Segment Start: Data shown

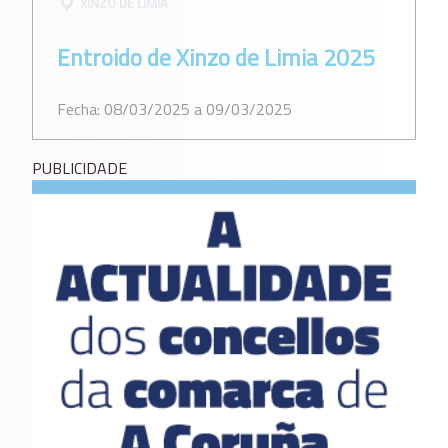
XINZO DE LIMIA
Entroido de Xinzo de Limia 2025
Fecha: 08/03/2025 a 09/03/2025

Segment End: Data shown

» **Directions**: All of the data needs repeating exactly, but the pictures do not.

» **Answer to the exercise**:
XINZO DE LIMIA
Entroido de Xinzo de Limia 2025
Fecha: 08/03/2025 a 09/03/2025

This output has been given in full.